The Holographic Universe Of Our Minds

Not everyone is keen to read and understand quantum physics though it is being touted as the science of 'God'. David Bohm was the first to postulate the existence of multiple dimensions and unseen realms in his book 'Wholeness and the Implicate Order'1980. Today this concept is widely accepted and being tested in the large Hadron collider.

A sensational discovery has been made by experts as scientists have found that the human brain is home to structures and shapes that have up to 11 dimensions. Neuroscientists welcome the discovery saying: “We found a world that we had never imagined.”

Scientists Have Found A Multidimensional Universe Inside Our Brain


Mathematical methods of algebraic topology have helped researchers find structures and multidimensional geometric spaces in brain networks. According to experts, a new study has proven that the human brain is home to structures and shapes that have up to 11 dimensions.

Human brains are estimated to be home to a staggering 86 billion neurons, with several connections from each cell webbing in every possible direction, forming a super-vast cellular network that SOMEHOW makes us capable of thought and consciousness, reports Science Alert.

Scientists Have Found A Multidimensional Universe Inside Our Brain
Conceptual illustration of brain networks (l) and topology (r), courtesy of Blue Brain Project.

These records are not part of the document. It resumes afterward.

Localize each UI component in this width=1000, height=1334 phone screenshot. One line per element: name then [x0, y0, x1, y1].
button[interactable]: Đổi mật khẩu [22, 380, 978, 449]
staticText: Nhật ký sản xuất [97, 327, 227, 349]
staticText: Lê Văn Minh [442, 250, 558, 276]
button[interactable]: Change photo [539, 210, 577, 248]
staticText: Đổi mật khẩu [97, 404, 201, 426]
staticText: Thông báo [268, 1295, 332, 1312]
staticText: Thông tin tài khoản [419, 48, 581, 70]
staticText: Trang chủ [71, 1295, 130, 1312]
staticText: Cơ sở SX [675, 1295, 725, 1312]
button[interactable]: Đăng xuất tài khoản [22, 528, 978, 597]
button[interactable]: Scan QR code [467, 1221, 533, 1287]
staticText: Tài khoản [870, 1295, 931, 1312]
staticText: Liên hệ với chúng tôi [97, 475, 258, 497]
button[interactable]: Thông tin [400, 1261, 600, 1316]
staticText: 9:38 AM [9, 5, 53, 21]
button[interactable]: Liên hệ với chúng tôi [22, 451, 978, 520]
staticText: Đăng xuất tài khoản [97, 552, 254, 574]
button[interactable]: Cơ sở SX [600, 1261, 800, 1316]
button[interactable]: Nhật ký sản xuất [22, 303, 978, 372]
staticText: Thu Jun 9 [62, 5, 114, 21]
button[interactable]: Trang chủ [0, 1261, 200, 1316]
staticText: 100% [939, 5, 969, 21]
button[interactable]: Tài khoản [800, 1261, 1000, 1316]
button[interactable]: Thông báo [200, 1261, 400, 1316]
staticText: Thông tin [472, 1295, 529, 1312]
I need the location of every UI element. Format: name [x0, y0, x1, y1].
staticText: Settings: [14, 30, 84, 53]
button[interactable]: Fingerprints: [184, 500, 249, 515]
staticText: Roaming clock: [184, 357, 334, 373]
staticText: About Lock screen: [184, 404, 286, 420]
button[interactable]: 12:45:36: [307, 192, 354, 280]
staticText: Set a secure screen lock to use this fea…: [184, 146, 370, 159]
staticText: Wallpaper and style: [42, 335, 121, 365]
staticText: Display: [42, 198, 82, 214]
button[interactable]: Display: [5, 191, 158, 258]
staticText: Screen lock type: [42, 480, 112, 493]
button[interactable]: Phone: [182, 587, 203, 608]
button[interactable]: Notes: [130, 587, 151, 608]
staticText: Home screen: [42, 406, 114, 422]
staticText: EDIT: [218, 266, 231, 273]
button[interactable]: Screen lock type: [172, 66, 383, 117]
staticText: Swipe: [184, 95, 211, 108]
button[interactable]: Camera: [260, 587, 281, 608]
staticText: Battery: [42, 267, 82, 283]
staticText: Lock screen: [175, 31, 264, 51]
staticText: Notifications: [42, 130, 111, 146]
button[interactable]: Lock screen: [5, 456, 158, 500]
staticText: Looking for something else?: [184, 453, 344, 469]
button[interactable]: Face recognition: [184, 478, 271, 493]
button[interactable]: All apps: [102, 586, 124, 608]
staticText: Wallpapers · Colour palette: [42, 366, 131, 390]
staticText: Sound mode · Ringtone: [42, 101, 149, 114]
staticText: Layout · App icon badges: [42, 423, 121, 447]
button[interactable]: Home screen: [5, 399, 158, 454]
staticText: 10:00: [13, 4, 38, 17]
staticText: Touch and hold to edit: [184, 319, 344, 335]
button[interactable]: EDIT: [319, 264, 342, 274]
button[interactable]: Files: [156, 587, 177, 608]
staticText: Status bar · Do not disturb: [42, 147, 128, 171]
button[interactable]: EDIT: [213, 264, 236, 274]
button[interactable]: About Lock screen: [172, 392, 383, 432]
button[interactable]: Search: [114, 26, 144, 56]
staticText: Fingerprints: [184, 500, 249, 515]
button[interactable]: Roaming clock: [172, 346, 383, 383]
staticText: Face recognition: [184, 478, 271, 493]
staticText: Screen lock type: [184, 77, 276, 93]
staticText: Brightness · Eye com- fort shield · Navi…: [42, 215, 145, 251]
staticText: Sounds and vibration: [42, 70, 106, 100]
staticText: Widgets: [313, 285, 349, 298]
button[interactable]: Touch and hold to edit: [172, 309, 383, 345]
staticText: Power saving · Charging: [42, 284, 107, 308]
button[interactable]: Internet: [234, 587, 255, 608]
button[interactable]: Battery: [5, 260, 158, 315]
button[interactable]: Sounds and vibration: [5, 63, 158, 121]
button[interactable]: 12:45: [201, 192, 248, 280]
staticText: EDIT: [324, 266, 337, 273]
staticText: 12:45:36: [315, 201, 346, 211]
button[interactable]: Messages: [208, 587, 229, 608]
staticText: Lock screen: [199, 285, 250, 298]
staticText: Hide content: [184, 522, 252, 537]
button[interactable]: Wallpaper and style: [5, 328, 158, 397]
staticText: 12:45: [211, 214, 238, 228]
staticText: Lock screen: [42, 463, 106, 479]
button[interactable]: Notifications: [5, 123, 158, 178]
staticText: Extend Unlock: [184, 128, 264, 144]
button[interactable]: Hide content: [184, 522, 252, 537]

An international group of scientists gathered around the Blue Brain project has obtained results never before seen in the world of neuroscience, according to the study published in the journal Frontiers in Computational Neuroscience. 

This team managed to find structures in the brain that present a multidimensional universe, uncovering the first geometric design of neural connections and how they respond to stimuli. Scientists made use of in-depth computer modeling techniques to understand how exactly human brain cells are able to organize themselves in order to carry out complex tasks.

Researchers used mathematical models of algebraic topology to describe structures and multidimensional geometric spaces in brain networks. 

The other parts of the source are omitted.